Judge deems PS2 mod chips illegal in UK

Unlawful to use, sell, advertise, own etc

The UK High Court has judged that the sale, advertisement, possession for commercial purposes and use of PlayStation 2 modification chips is illegal in this country.

Under the UK's implementation of the European Union Copyright Directive (EUCD), Europe's answer to the controversial US Digital Millennium Copyright Act, it is illegal to bypass copy protection mechanisms. On that basis Mr Justice Laddie ruled that David Ball had acted unlawfully by selling 1500 Messiah 2 mod chips which enabled such circumvention.

The Messiah chips were offered as a way to allow UK PS2s not only to play legitimate US and Japanese games, but pirated titles and back-up copies made by users, which Sony forbids in the UK.
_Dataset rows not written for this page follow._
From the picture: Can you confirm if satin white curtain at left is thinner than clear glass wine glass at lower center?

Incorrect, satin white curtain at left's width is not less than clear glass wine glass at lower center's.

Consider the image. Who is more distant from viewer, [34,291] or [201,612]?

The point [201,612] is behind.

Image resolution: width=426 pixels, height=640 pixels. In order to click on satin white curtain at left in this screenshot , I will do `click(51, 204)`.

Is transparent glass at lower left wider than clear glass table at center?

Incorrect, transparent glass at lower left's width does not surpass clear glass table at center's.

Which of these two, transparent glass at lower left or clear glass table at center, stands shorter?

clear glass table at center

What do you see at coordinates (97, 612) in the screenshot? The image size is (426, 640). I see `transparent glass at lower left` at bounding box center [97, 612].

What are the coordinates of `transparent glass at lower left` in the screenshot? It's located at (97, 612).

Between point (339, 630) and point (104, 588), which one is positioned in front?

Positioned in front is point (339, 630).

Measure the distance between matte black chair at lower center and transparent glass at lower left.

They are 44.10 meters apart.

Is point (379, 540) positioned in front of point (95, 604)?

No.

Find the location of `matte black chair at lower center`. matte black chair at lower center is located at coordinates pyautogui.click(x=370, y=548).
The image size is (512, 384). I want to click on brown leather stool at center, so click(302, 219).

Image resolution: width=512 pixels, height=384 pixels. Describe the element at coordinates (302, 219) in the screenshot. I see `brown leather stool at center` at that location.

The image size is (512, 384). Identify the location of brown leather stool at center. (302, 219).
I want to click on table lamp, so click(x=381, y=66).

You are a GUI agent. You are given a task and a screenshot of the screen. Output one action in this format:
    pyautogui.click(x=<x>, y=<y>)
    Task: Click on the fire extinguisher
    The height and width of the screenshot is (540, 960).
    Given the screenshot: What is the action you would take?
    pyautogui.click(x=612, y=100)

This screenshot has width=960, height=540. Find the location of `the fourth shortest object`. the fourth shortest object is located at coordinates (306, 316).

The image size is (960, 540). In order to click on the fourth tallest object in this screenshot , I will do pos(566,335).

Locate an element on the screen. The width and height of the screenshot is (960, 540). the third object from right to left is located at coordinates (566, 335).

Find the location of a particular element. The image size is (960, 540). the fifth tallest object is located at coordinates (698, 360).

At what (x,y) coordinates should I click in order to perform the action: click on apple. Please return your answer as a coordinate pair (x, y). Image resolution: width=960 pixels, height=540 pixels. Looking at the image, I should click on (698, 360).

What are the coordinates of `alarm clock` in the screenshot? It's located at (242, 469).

The UK enacted the EUCD in October 2003. The Directive has similarly been enacted in a number of other EU member states, allowing Sony to pursue mod chip sellers. Recently, it won just such a case in Belgium.

That said, there have been setbacks. Earlier this year, the Italian court ruled that mod chips are legal on the basis that it's up to the user, not Sony, how they use their PS2. It even went so far as to name mod chips as crucial tools to "avoid monopolistic positions".